CAVUTO: All right, the upshot of that is, with the administration much more focused on the Bob Mueller investigation, what our Judge Napolitano is saying, hearing Michael Cohen responding to questioning yesterday at that public hearing, that he couldn't jeopardize an answer because it would conflict with the Southern District court of New York is doing.

Is that a sign that that is the bigger fear for the administration, as folks like Chris Christie have pointed out, right now in the middle of a book tour?

Former federal prosecutor Jon Sale on that.

Jon, what do you think? Not so much Mueller to worry about, but what's going on not too far from where I sit?

JON SALE, FORMER FEDERAL PROSECUTOR: Well, I agree with my friend Judge Napolitano.

The Mueller rules or their charter is limited as to what they're looking at. And I don't think we should assume that they're done, because my childhood hero, Yogi Berra, said, it ain't over until it's over.

And I think that's the -- that's what we say about Mueller. But the Southern District, where I'm an alumni of, their only limited by anything that might have taken place in their jurisdiction and the statute of limitations.

They're not limited to collusion. They can look at any violation of federal law. And, Neil, what can they do? I mean, they're not continuing to investigate the president in order to just do nothing. They will look at these two Office of Legal Opinion opinions, legal counsel opinions, and they will say, hey, we agree with them, or we don't agree with them.

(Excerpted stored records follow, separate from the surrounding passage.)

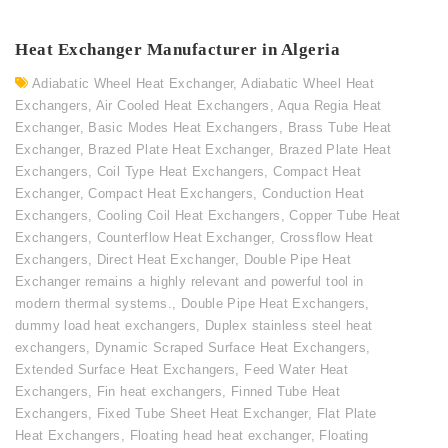
Heat Exchanger Manufacturer in Algeria
Adiabatic Wheel Heat Exchanger
,
Adiabatic Wheel Heat
Exchangers
,
Air Cooled Heat Exchangers
,
Aqua Regia Heat
Exchanger
,
Basic Modes Heat Exchangers
,
Brass Tube Heat
Exchanger
,
Brazed Plate Heat Exchanger
,
Brazed Plate Heat
Exchangers
,
Coil Type Heat Exchangers
,
Compact Heat
Exchanger
,
Compact Heat Exchangers
,
Conduction Heat
Exchangers
,
Cooling Coil Heat Exchangers
,
Copper Tube Heat
Exchangers
,
Counterflow Heat Exchanger
,
Crossflow Heat
Exchangers
,
Direct Heat Exchanger
,
Double Pipe Heat
Exchanger remains a highly relevant and powerful tool in
modern thermal systems.
,
Double Pipe Heat Exchangers
,
dummy load heat exchangers
,
Duplex stainless steel heat
exchangers
,
Dynamic Scraped Surface Heat Exchangers
,
Extended Surface Heat Exchangers
,
Feed Water Heat
Exchangers
,
Fin heat exchangers
,
Finned Tube Heat
Exchangers
,
Fixed Tube Sheet Heat Exchanger
,
Flat Plate
Heat Exchangers
,
Floating head heat exchanger
,
Floating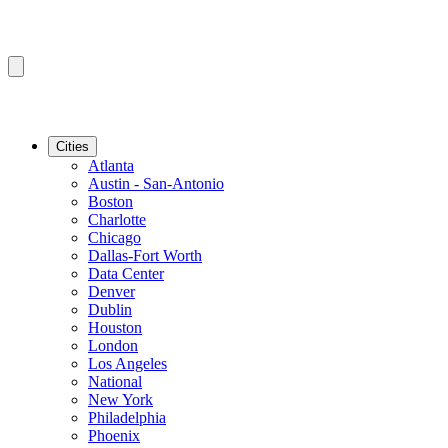
Cities
Atlanta
Austin - San-Antonio
Boston
Charlotte
Chicago
Dallas-Fort Worth
Data Center
Denver
Dublin
Houston
London
Los Angeles
National
New York
Philadelphia
Phoenix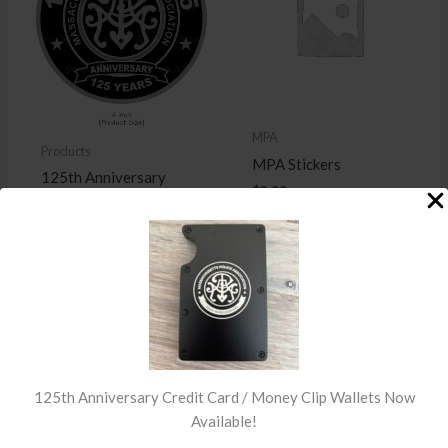
MPA
Products
MPA Stickers
125th Anniversary
$
2.00
Patch
$
15.00
READ MORE
ADD TO
CART
125th Anniversary Credit Card / Money Clip Wallets Now
Available!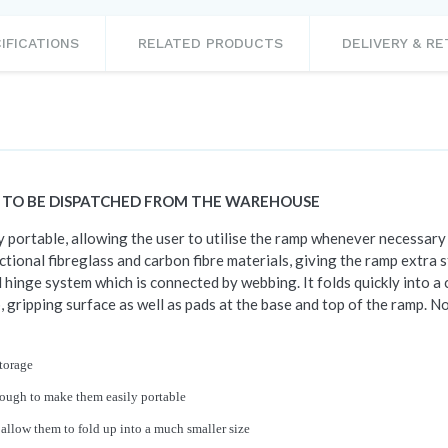
IFICATIONS
RELATED PRODUCTS
DELIVERY & R
S TO BE DISPATCHED FROM THE WAREHOUSE
portable, allowing the user to utilise the ramp whenever necessary 
tional fibreglass and carbon fibre materials, giving the ramp extra 
 hinge system which is connected by webbing. It folds quickly into a 
, gripping surface as well as pads at the base and top of the ramp. N
storage
nough to make them easily portable
 allow them to fold up into a much smaller size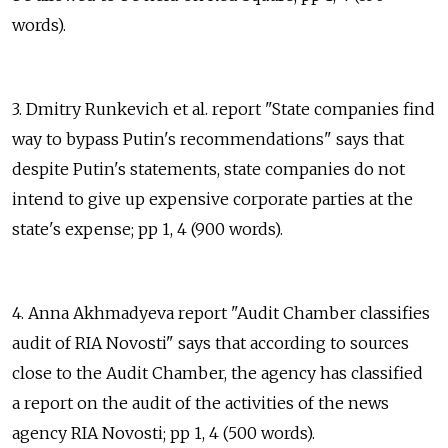
words).
3. Dmitry Runkevich et al. report "State companies find
way to bypass Putin's recommendations" says that
despite Putin's statements, state companies do not
intend to give up expensive corporate parties at the
state's expense; pp 1, 4 (900 words).
4. Anna Akhmadyeva report "Audit Chamber classifies
audit of RIA Novosti" says that according to sources
close to the Audit Chamber, the agency has classified
a report on the audit of the activities of the news
agency RIA Novosti; pp 1, 4 (500 words).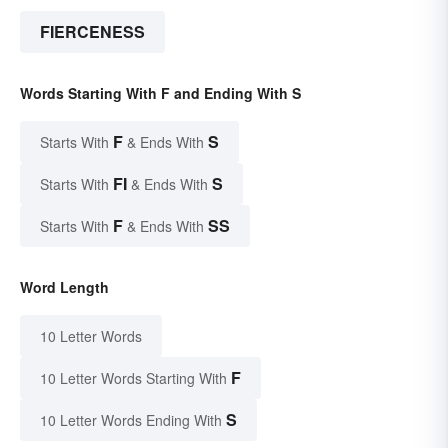
FIERCENESS
Words Starting With F and Ending With S
F
S
Starts With
& Ends With
FI
S
Starts With
& Ends With
F
SS
Starts With
& Ends With
Word Length
10 Letter Words
F
10 Letter Words Starting With
S
10 Letter Words Ending With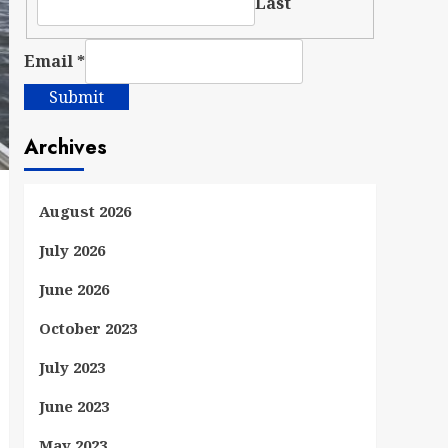
Last
Email
*
Submit
Archives
August 2026
July 2026
June 2026
October 2023
July 2023
June 2023
May 2023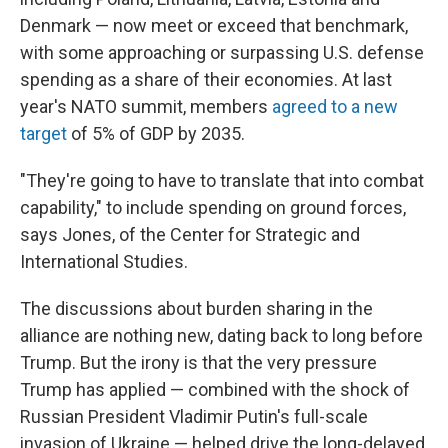
Denmark — now meet or exceed that benchmark,
with some approaching or surpassing U.S. defense
spending as a share of their economies. At last
year's NATO summit, members
agreed to a new
target
of 5% of GDP by 2035.
"They're going to have to translate that into combat
capability," to include spending on ground forces,
says Jones, of the Center for Strategic and
International Studies.
The discussions about burden sharing in the
alliance are nothing new, dating back to long before
Trump. But the irony is that the very pressure
Trump has applied — combined with the shock of
Russian President Vladimir Putin's full-scale
invasion of Ukraine — helped drive the long-delayed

If they don't agree with them, maybe they will do what we did in Watergate. Maybe they will file through the court a road map and ask the court to give it directly to the Judiciary Committee. Or another thing, they could bring a civil action.

In the case involving Paula Jones, the Supreme Court said the president can be sued civilly. They could bring a civil RICO case against the Trump Organization, and they could tie up all their assets as proceeds of crime.

So they're not called the sovereign district for nothing. And that's usually a term of respect, to tell you the truth.

CAVUTO: No, I get what you're saying.

But, Jon, what I also hear what you're saying is, the irony could be a much of the attention of the public has been on collusion, did anyone in the Trump team, the president even himself, do something to collude directly with the Russians to force the election in his favor?

Now it's going into all other areas that have nothing to do potentially with collusion and everything to do with business deals that could go back decades.

SALE: Well, Michael Cohen knew the whole world is watching him for three days, like they did John Dean. He really didn't add anything to the collusion, so that didn't advance the ball at all.

But that's correct. And that's why the Southern District of New York is a threat. And there is nothing the president can do about it. It's an institution. And firing the U.S. attorney, which he could do, that wouldn't matter. They're going to continue in the tradition of an honest investigation.

Much like President Nixon, President Trump goes on foreign trips. He's on the world stage. And he comes back and all he is going to hear about from the press is Russian collusion, Southern District of New York.

It's just difficult for him to get away from. I think the country needs some closure, though, to tell you the truth.

CAVUTO: Yes, and on and on and more complicated it goes.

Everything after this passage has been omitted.